When I first heard about SAP's expected Q3 results I was as shocked as anyone. Earlier today, the company's executives added color on the results and explained what it is doing to steady the ship and ride out the storm.
Written by Dennis Howlett, Contributor

When I first heard about SAP's expected Q3 results I was as shocked as anyone. Earlier today, the company's executives added color on the results and explained what it is doing to steady the ship and ride out the storm. The fact it has yanked the year end forecast has grabbed the headlines but I am not surprised. The financial markets remain a mess and credit is hard to come by, especially for the SME's in EMEA upon which SAP has a significant dependency. How long these conditions remain is anyone's guess. It would be a foolish management that stuck its neck out.

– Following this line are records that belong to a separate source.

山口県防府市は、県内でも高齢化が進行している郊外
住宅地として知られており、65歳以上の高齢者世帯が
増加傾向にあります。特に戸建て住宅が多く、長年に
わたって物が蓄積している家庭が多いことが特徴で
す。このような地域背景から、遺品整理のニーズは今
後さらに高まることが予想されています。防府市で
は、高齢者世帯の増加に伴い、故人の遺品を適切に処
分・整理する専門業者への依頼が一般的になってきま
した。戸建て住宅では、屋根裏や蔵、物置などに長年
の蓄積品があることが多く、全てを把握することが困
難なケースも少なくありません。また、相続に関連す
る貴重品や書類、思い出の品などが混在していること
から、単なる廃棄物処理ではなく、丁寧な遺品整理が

On the analyst call, Leo Apotheker co-CEO said the company is focusing on providing "Compact ready to run software packages targeted at specific business processes to alleviate pain points... [in areas such as] liquidity management, inventory optimization and energy data management." Henning Kagermann fleshed out the revised go to market strategy, emphasizing a degree of repackaging for lower cost and lower TCO solutions in business intelligence solutions along with a renewed emphasis on Business All-in-One.

During the call, the company said it has taken measures to reduce cost by some €200 million in the current quarter largely made up of the widely publicized hiring freeze and elimination of non-customer facing travel. While this seems like a large number it is only around 10% of expected cost. That suggests SAP is more confident about where it stands on margin. It compares sharply with reductions seen among the Silicon Valley startups where workforce reductions alone are being reported at 20-30%.

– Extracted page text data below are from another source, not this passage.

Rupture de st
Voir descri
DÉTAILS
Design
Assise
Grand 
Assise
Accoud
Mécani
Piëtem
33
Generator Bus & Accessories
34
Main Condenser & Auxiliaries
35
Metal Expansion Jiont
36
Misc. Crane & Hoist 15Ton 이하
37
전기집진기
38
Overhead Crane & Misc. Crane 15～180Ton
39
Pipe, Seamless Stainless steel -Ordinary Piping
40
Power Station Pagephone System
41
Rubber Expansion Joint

What the company did not mention but which has been reported in Compterwoche.de is a plan to sell of its data center near the company's HQ in Walldorf to BT. It is thought this is part of SAP's attempt to get Business ByDesign economics right before they try and drive it into the market. No numbers have been put on this but I am pleased that SAP has finally realized that it isn't in the business of running data centers when there are others out there far better qualified to do so at lower cost. How this will impact the cost mix for ByDesign remains to be seen.

The crucial question now is whether SAP can stand firm on pricing or will be forced to be more flexible in its negotiations. It is vulnerable in the middle and SME sections of the market where there are choices that don't exist at the top end of the market and where it really only has to slug it out with Oracle and, on occasion IBM. Microsoft can for example offer far more competitive if not as fully featured database offerings than Oracle but with the bonus of applications that are maturing well. I am also hearing that some customers are willing to consider alternatives that take advantage of MySQL although I suspect that is of limited scope.

The immediate price differential alone is enough for companies to be tempted by these alternatives where systems replacement is necessary. I am also seeing mid-range vendors prepared to be more flexible in financing terms such that customers can spread finance costs.

The next couple of months are going to be interesting and while SAP can live a very long time on its non-license revenues, it needs to tread carefully. The market is changing and it needs to ensure that its carefully built market position isn't eroded by economic circumstances that allow competitors to steal share.